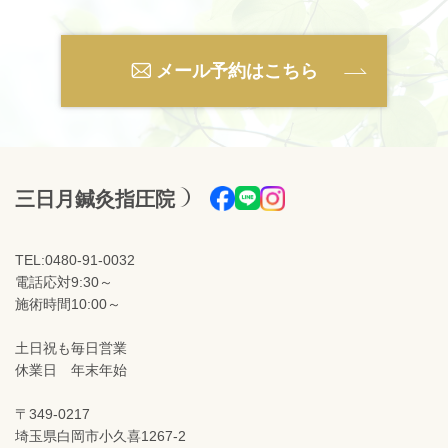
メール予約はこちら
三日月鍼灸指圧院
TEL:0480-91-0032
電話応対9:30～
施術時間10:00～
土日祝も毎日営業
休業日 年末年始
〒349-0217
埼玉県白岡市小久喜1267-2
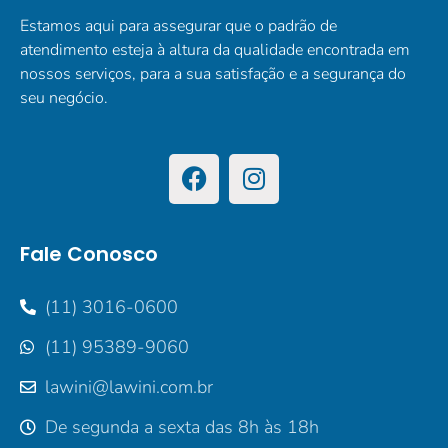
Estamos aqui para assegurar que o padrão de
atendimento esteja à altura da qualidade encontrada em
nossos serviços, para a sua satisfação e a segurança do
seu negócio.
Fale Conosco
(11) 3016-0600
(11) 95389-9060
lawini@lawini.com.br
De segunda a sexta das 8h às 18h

════════════════════

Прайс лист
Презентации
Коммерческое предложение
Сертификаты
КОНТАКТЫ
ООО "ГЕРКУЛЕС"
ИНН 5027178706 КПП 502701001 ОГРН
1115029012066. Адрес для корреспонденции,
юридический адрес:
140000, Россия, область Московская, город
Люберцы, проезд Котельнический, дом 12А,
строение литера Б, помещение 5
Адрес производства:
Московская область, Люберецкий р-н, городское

════════════════════

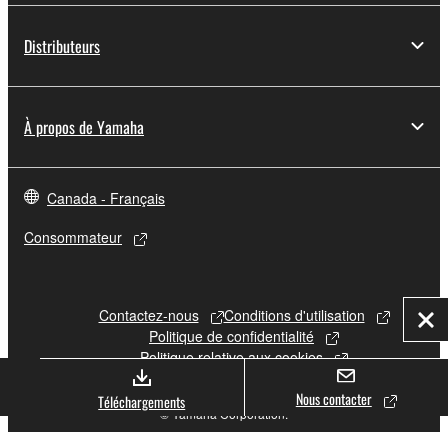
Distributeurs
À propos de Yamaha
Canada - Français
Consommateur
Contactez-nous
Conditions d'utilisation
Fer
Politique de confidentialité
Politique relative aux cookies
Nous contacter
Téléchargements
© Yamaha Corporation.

════════════════════

Exercise brief
Your task for the entries above: copy exactly the span starting with the line with "atendimento esteja à" and going on through the line with "De segunda a sexta das 8h às 18h", both lines included, and nothing else.

Solution to this exercise
atendimento esteja à altura da qualidade encontrada em
nossos serviços, para a sua satisfação e a segurança do
seu negócio.
Fale Conosco
(11) 3016-0600
(11) 95389-9060
lawini@lawini.com.br
De segunda a sexta das 8h às 18h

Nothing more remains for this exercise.